== Extracted page text data ==
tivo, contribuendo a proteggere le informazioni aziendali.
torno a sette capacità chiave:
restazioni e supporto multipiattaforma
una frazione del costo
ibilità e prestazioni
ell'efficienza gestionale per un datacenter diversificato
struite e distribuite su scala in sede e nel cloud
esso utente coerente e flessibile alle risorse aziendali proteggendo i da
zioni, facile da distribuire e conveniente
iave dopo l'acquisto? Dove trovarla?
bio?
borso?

==

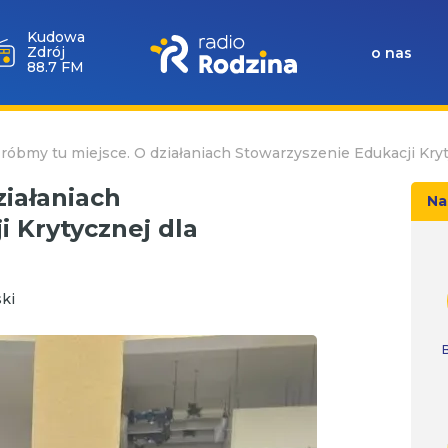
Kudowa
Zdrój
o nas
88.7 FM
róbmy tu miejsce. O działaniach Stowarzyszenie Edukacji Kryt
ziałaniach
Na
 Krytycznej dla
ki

== To do ==
Look through the entries for the string "aziendali". Every line that has it belongs in the answer.

== Your response ==
tivo, contribuendo a proteggere le informazioni aziendali.
esso utente coerente e flessibile alle risorse aziendali proteggendo i da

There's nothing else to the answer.